MOE Key Laboratory of Bioinformatics and Bioinformatics Division, TNLIST/Department of Automation, Tsinghua University, Beijing 10084, China.
BMC Bioinformatics. 2011 Feb 15;12 Suppl 1(Suppl 1):S11. doi: 10.1186/1471-2105-12-S1-S11.
The identification of genes responsible for human inherited diseases is one of the most challenging tasks in human genetics. Recent studies based on phenotype similarity and gene proximity have demonstrated great success in prioritizing candidate genes for human diseases. However, most of these methods rely on a single protein-protein interaction (PPI) network to calculate similarities between genes, and thus greatly restrict the scope of application of such methods. Meanwhile, independently constructed and maintained PPI networks are usually quite diverse in coverage and quality, making the selection of a suitable PPI network inevitable but difficult.
We adopt a linear model to explain similarities between disease phenotypes using gene proximities that are quantified by diffusion kernels of one or more PPI networks. We solve this model via a Bayesian approach, and we derive an analytic form for Bayes factor that naturally measures the strength of association between a query disease and a candidate gene and thus can be used as a score to prioritize candidate genes. This method is intrinsically capable of integrating multiple PPI networks.

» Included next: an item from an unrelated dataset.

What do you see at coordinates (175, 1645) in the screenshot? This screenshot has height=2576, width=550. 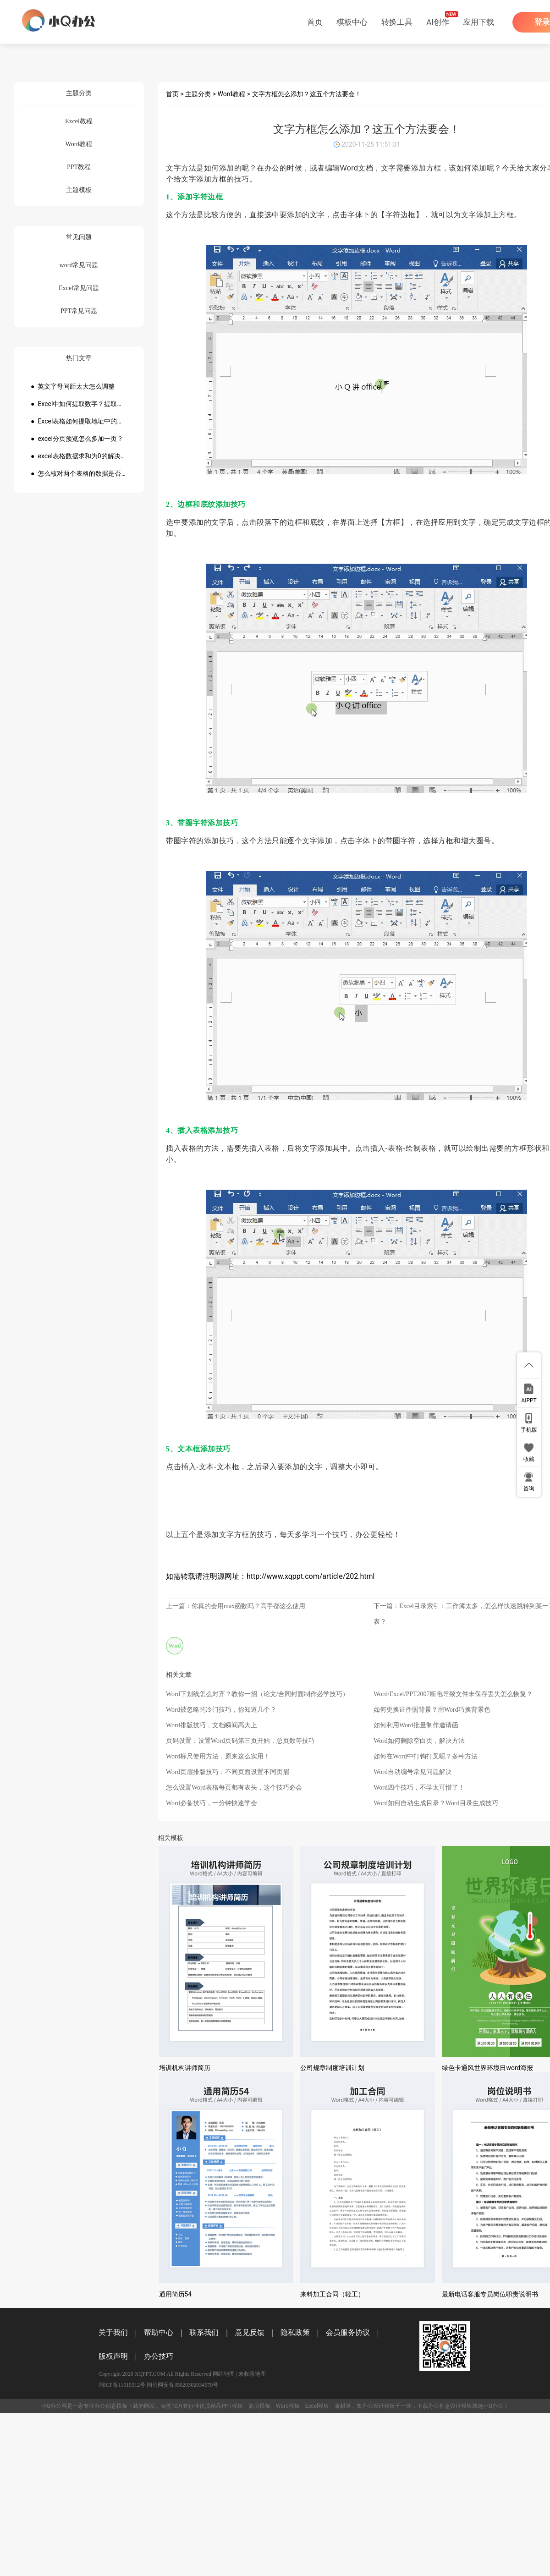 I see `Word` at bounding box center [175, 1645].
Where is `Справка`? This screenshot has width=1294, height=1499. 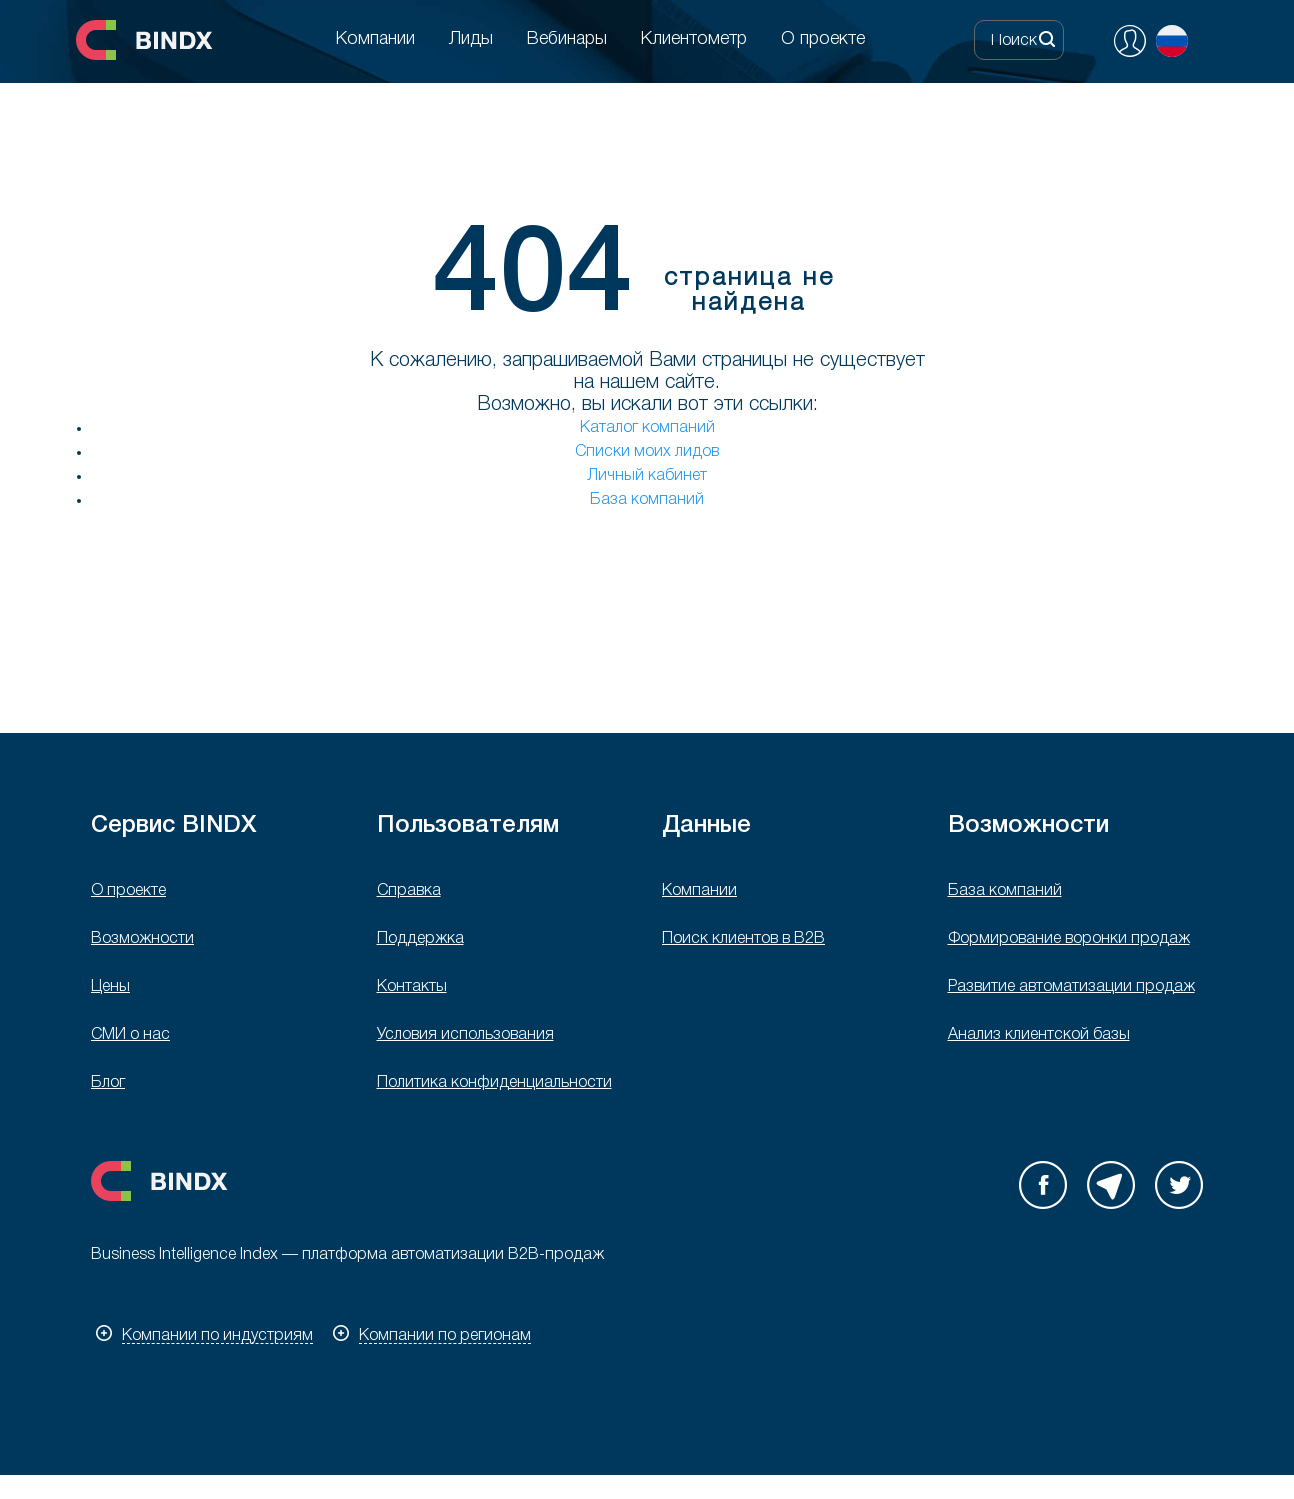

We show that gene proximities calculated from PPI networks imply phenotype similarities. We demonstrate the effectiveness of the Bayesian regression approach on five PPI networks via large scale leave-one-out cross-validation experiments and summarize the results in terms of the mean rank ratio of known disease genes and the area under the receiver operating characteristic curve (AUC). We further show the capability of our approach in integrating multiple PPI networks.
The Bayesian regression approach can achieve much higher performance than the existing CIPHER approach and the ordinary linear regression method. The integration of multiple PPI networks can greatly improve the scope of application of the proposed method in the inference of disease genes.
鉴定导致人类遗传性疾病的基因是人类遗传学中最具挑战性的任务之一。基于表型相似性和基因邻近性的最新研究已经证明,优先考虑人类疾病候选基因的方法取得了巨大成功。然而,这些方法大多依赖于单个蛋白质-蛋白质相互作用(PPI)网络来计算基因之间的相似性,因此极大地限制了这些方法的应用范围。同时,独立构建和维护的 PPI 网络在覆盖范围和质量上通常差异很大,因此选择合适的 PPI 网络是必不可少的,但也很困难。
我们采用线性模型,使用通过一个或多个 PPI 网络的扩散核量化的基因邻近度来解释疾病表型之间的相似性。我们通过贝叶斯方法求解该模型,并推导出贝叶斯因子的解析形式,该形式自然地衡量了查询疾病与候选基因之间的关联强度,因此可作为优先考虑候选基因的分数。这种方法本质上能够整合多个 PPI 网络。
我们表明,从 PPI 网络计算出的基因邻近度暗示了表型相似性。我们通过大规模的留一法交叉验证实验展示了贝叶斯回归方法在五个 PPI 网络上的有效性,并以已知疾病基因的平均秩比和接收者操作特征曲线(ROC)下的面积(AUC)来总结结果。我们进一步展示了我们的方法整合多个 PPI 网络的能力。
贝叶斯回归方法可以比现有的 CIPHER 方法和普通线性回归方法实现更高的性能。多个 PPI 网络的整合可以极大地提高所提出方法在推断疾病基因方面的应用范围。